"""

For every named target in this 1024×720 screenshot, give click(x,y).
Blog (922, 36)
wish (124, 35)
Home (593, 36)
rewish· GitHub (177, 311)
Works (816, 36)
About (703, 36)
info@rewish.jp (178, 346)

"""
"""

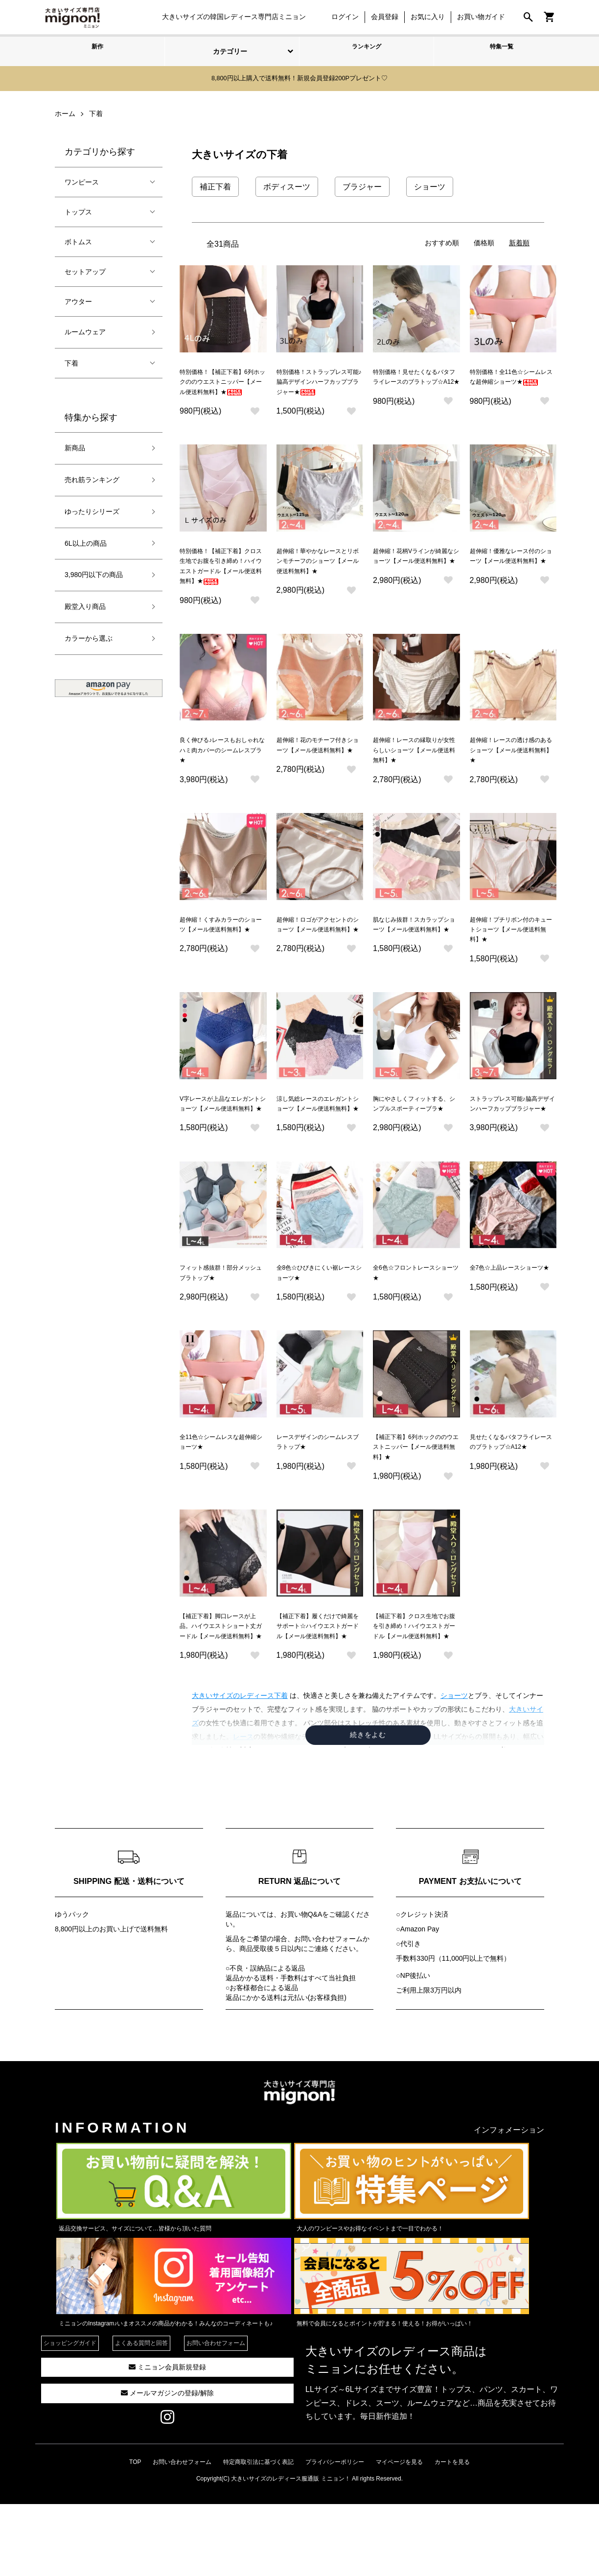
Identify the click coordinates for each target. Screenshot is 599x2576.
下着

"""

> Task description
Output the lines of the records above exactly as they appear, from the line containing "For every named" through the line containing "info@rewish.jp (178, 346)".

> Reply to the task
For every named target in this 1024×720 screenshot, give click(x,y).
Blog (922, 36)
wish (124, 35)
Home (593, 36)
rewish· GitHub (177, 311)
Works (816, 36)
About (703, 36)
info@rewish.jp (178, 346)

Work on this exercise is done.